La question spirituelle 

 

« Je suis triste pour ma génération qui est vide de toute substance humaine. Qui, n’ayant connu que le bar, les mathématiques et les Bugatti comme forme de vie spirituelle, se trouve aujourd’hui dans une action strictement grégaire qui n’a plus aucune couleur. […] Tout lyrisme sonne ridicule et les hommes refusent d’être réveillés à une vie spirituelle quelconque. Aujourd’hui que nous sommes plus desséchés que des briquent, nous sourions de ces niaiseries. […] Tous les craquements des trente dernières années n’ont que deux sources : les impasses économiques du XIXe siècle, le désespoir spirituel. » de Saint-Exupéry.

(à lire ici un article sur le sentiment interne que créé ce vide de sens dans chaque individu) 

 

Se détournant de la dimension spirituelle (métaphysique), et avec elle de l’idéologie, voir l’utopie qui porte une direction collective, notre société, enviable à bien des égards, est prise en flagrant délit de péché de vide de sens. C’est comme si, notre société vivait une crise de milieu de vie, celle du sens et de l’engament. Civilisation dont la jeunesse s’éloigne, ne trouvant plus sa place, et qui peine à se renouveler. À la fois nostalgique de son passé et déçue des promesses non tenues, honteuse de ses imperfections et frustrée de ses impuissances, ne sachant plus ni d’où elle vient – ses racines-, ni qui elle est – son identité-, ni où aller – ses finalités-, notre société a perdu de vue sa vocation, ce qu’elle désire et ce en quoi elle croit, ce qu’elle doit servir. Elle est, pour un temps qui semble s’éterniser, une société sans guide, dans un désert de sens.

De nombreux philosophes ont dénoncé cette crise profonde, ce désenchantement du monde, une expression empruntés au sociologue Max Weber à la suite de l’échec des différentes utopies et idéologies politiques qui ont marqué le siècle dernier.
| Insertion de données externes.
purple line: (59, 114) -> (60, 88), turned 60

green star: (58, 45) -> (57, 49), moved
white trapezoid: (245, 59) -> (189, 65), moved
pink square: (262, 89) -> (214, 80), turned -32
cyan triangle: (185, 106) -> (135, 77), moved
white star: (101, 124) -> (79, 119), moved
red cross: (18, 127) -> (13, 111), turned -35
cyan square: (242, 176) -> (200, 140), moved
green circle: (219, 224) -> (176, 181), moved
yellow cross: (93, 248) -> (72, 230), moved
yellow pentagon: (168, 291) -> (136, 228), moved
Désenchantement dû aussi aux crises économiques, écologiques et sociales que nous avons connues. « L’avenir n’est pas ce qu’il était » souligne Edgar Morin.

Cette société est donc tombée dans une forme d’hypermordernité aux alentours de 1990. La société ne revendique pas de rupture avec la modernité mais, au contraire, elle met le doigt sur le caractère amplifié à l’extrême de la logique de la modernité dans la société d’aujourd’hui. Tout devient hyper. Hypermarché, hyperconsommation, hyperactif, hyperconnecté… Notre monde se présente à nous sous le signe de l’hyper-accélération et de l’excès. Le politique recule là où le marché hypermondialisé s’impose. Les activités économiques, financières ou boursières explosent et le développement des nouvelles hyperconenctées dans tous les domaines de notre vie. C’est dans ce contexte de société hypermoderne, que le vide de sens, aujourd’hui, se manifeste. La dimension excessive de notre modèle, « hyper », fait écho à ce sentiment de vide.

 

Un présent à investir :

Vivre « l’instant présent », le surinvestir et en « profiter au maximum » sont la promesse du bonheur, voire une injonction qui nous est faite aujourd’hui. Celle-ci traduit notre incapacité ou notre peur à nous projeter au-delà de l’instant et à nous inscrire dans un temps long porteur d’espérance. 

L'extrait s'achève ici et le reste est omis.